Por favor, necesito ayuda para traducir: "Integración de documentos de relatoría" al inglés.
Gracias de antemano.


----------



## Sprachliebhaber

Hace falta el contexto.


----------



## Mench

¡Gracias por contestar!
Se trata de una lista de estudios: Estudio de evaluación técnico-financiera, estudio de evaluación socio económica, etc. e integración de documentos de relatoría. ¿Relatoría se refiere a "reports"?


----------



## Mench

Mi intento: Integration of reporting documents...?, pero no estoy segura de que se entienda en inglés...


----------



## Sprachliebhaber

La relatoría es la actividad o el producto de un relator, que toma notas de un proceso, de un congreso, etc., y presenta por escrito el testimonio o las actas. De un juicio se llama "transcript", de un congreso, "proceedings". Pero "integrar" puede ser incluir, colectar o combinar.
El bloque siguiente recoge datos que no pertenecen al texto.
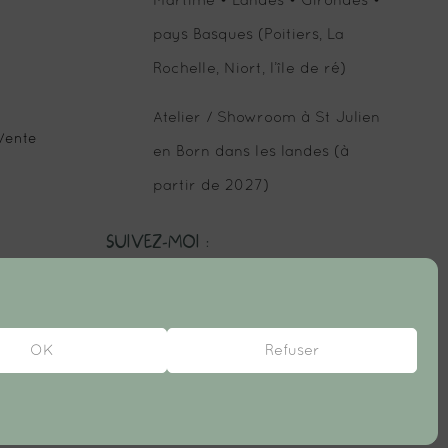
Martime • Landes • Girondes •
pays Basques (Poitiers, La
Rochelle, Niort, l’île de ré)
Atelier / Showroom à St Julien
Vente
en Born dans les landes (à
partir de 2027)
SUIVEZ-MOI :
OK
Refuser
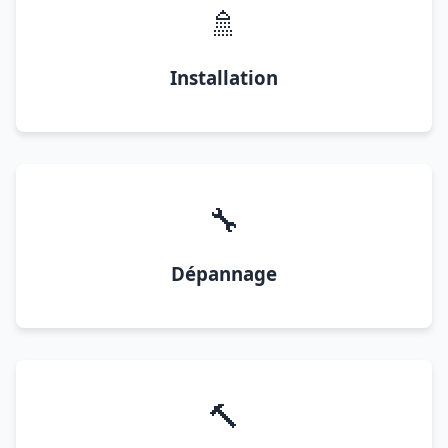
🚿
Installation
🔧
Dépannage
🔨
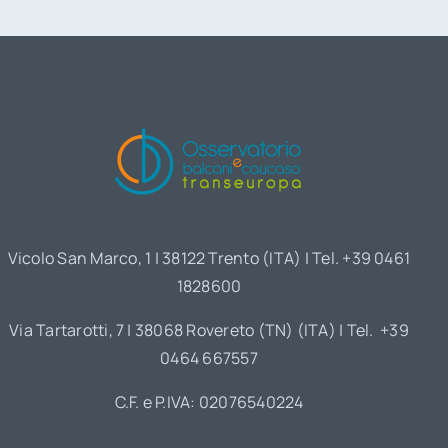
Vicolo San Marco, 1 | 38122 Trento (ITA) | Tel. +39 0461
1828600
Via Tartarotti, 7 | 38068 Rovereto (TN) (ITA) | Tel. +39
0464 667557
C.F. e P.IVA: 02076540224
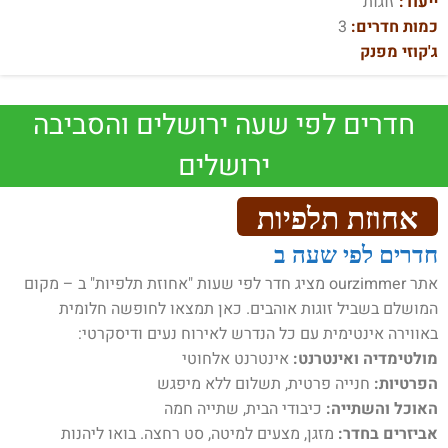
ייעוד:
זוגות
כמות חדרים:
3
ג'קוזי מפנק
חדרים לפי שעה ירושלים והסביבה
ירושלים
אחוזת תלפיות
חדרים לפי שעה ב
אתר ourzimmer מציג חדר לפי שעות "אחוזת תלפיות" ב – מקום
המושלם בשביל זוגות אוהבים. כאן תמצאו לחופשה חלומית
באווירה אינטימית עם כל הנדרש לאירוח נעים ודיסקרטי:
מולטימדיה ואינטרנט:
אינטרנט אלחוטי
הפרטיות:
חנייה פרטית, תשלום ללא מיפגש
האוכל והשתייה:
כיבודי הבית, שתייה חמה
אביזרים בחדר:
מזגן, מצעים למיטה, סט רחצה. בואו ליהנות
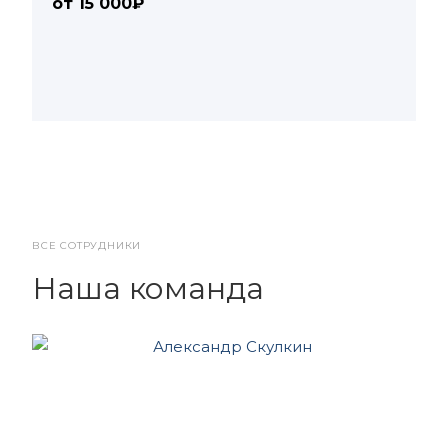
от 15 000₽
ВСЕ СОТРУДНИКИ
Наша команда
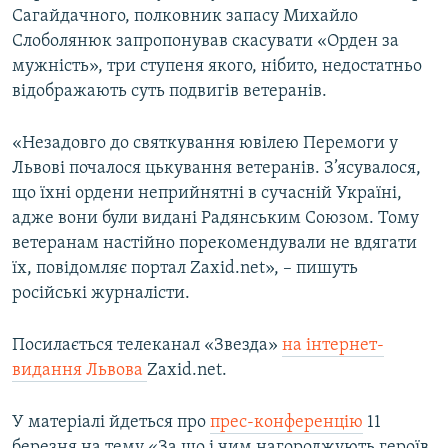
Сагайдачного, полковник запасу Михайло
Слоболянюк запропонував скасувати «Орден за
мужність», три ступеня якого, нібито, недостатньо
відображають суть подвигів ветеранів.
«Незадовго до святкування ювілею Перемоги у
Львові почалося цькування ветеранів. З’ясувалося,
що їхні ордени неприйнятні в сучасній Україні,
адже вони були видані Радянським Союзом. Тому
ветеранам настійно порекомендували не вдягати
їх, повідомляє портал Zaxid.net», – пишуть
російські журналісти.
Посилається телеканал «Звезда»
на інтернет-
видання Львова
Zaxid.net.
У матеріалі йдеться про
прес-конференцію
11
березня на тему «За що і чим нагороджують героїв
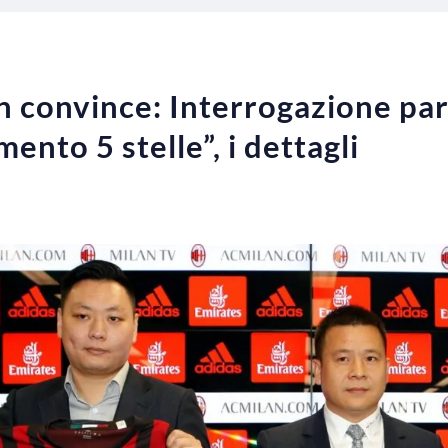
on convince: Interrogazione pa
ento 5 stelle”, i dettagli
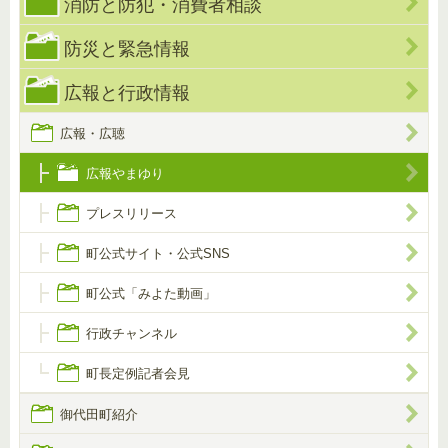
消防と防犯・消費者相談
防災と緊急情報
広報と行政情報
広報・広聴
広報やまゆり
プレスリリース
町公式サイト・公式SNS
町公式「みよた動画」
行政チャンネル
町長定例記者会見
御代田町紹介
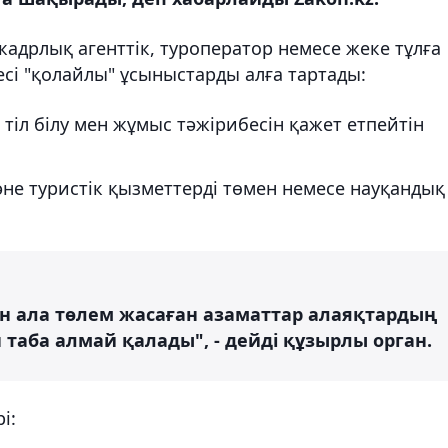
 кадрлық агенттік, туроператор немесе жеке тұлға
есі "қолайлы" ұсыныстарды алға тартады:
тіл білу мен жұмыс тәжірибесін қажет етпейтін
не туристік қызметтерді төмен немесе науқандық
ын ала төлем жасаған азаматтар алаяқтардың
 таба алмай қалады", - дейді құзырлы орган.
і:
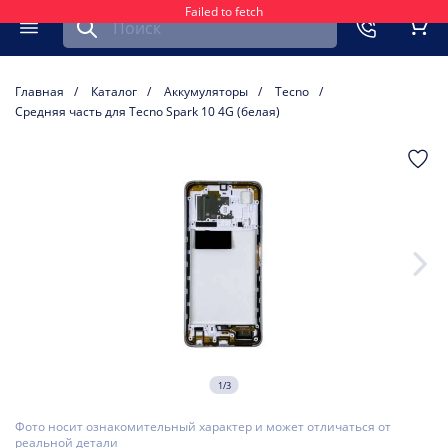
Failed to fetch
Найти запчасть для мобильного устройства
ть
Меню
Кор
Главная
Каталог
Аккумуляторы
Tecno
Средняя часть для Tecno Spark 10 4G (белая)
1/3
Фото носит ознакомительный характер и может отличаться от
реальной детали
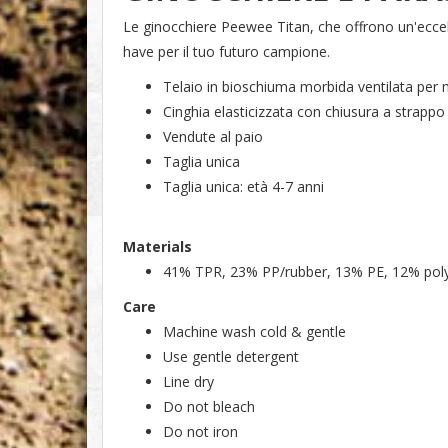
Le ginocchiere Peewee Titan, che offrono un'eccel
have per il tuo futuro campione.
Telaio in bioschiuma morbida ventilata per
Cinghia elasticizzata con chiusura a strappo
Vendute al paio
Taglia unica
Taglia unica: età 4-7 anni
Materials
41% TPR, 23% PP/rubber, 13% PE, 12% polye
Care
Machine wash cold & gentle
Use gentle detergent
Line dry
Do not bleach
Do not iron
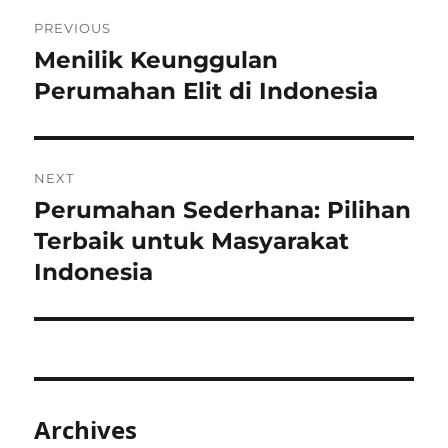
Post
PREVIOUS
navigation
Menilik Keunggulan
Previous
post:
Perumahan Elit di Indonesia
NEXT
Perumahan Sederhana: Pilihan
Next
post:
Terbaik untuk Masyarakat
Indonesia
Archives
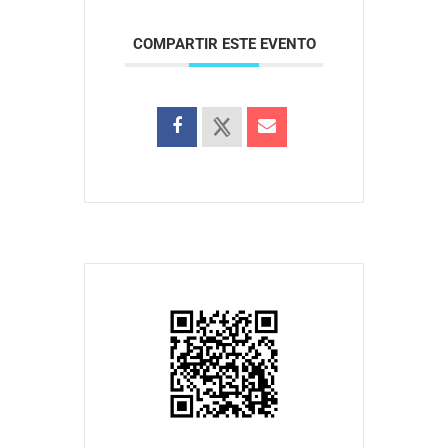
COMPARTIR ESTE EVENTO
Un estudio de la integración de tales documentos, en cualquier sentido, suena raro, pero probablemente se trataría de su síntesis en un documento de conjunto.


----------



## Mench

¿"Reporting synthesis", quizá? y me sigue sonando raro.
What should I do?


----------



## Sprachliebhaber

El problema es que la frase original es vaga, y estamos tratando de adivinar su significado. En vez de "reporting synthesis" sugiero "synthesis of documents" o "synthesizing documents", pero el significado bien puede ser otro.


----------



## Mench

La frase no está dentro de un texto sino dentro de un esquema de estudios sobre un proyecto de una empresa de infraestructura.


----------



## Sprachliebhaber

Entonces se me ocurre otra idea: "assembly of documents" (su recolección para los estudios). Probablemente son las actas (relatoría) de varios congresos, etc., pero no me parece necesario especificarlo.


----------



## Mench

Gracias de nuevo pero creo que me voy a arriesgar con "synthesis of documents"
Un cordial saludo


----------